Modern culture has ripped away girls’ childhood, taking their joy with it
It’s never been easy, as Britney Spears sang, to be “not a girl, not yet a woman”. But a new survey carried out for Girlguiding shows that young women are less hopeful than ever of emerging on the other side, with the happiness of seven- to 21-year-olds plummeting to its lowest level since 2009.
At 32 years old, I am profoundly grateful not to be a girl today – or even much younger than I am now. When I was a teenager, through the mid-2000s, there were the time-honoured troubles of growing girls: depression, anxiety, bullying, body image issues, disordered eating, problematic interactions with the opposite sex.
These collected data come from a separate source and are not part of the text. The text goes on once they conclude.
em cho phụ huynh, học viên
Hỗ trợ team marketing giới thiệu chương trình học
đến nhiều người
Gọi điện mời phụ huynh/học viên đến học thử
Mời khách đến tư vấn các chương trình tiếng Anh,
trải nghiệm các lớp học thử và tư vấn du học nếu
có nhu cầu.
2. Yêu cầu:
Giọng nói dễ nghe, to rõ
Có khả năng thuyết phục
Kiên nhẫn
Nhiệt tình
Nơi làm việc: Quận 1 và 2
But – without minimising those struggles, or being blithely superior about “my day” – there were some limits in place that served as checks against external harm and the adolescent impulse towards selfdestruction.
One straightforward example: my only access to the internet was on the family PC, for as long as my parents were willing to tolerate being unable to make or receive phone calls. My “social media” was confined to messaging on MSN or trading Bebo wall posts with people from school, or anonymous posting in public forums aligned around common interests: a damning part of my youth was spent on the message boards of a guitar tab website. Even my forays into more risque online spaces, such as Chatroulette or “shock sites”, seem crude and banal today.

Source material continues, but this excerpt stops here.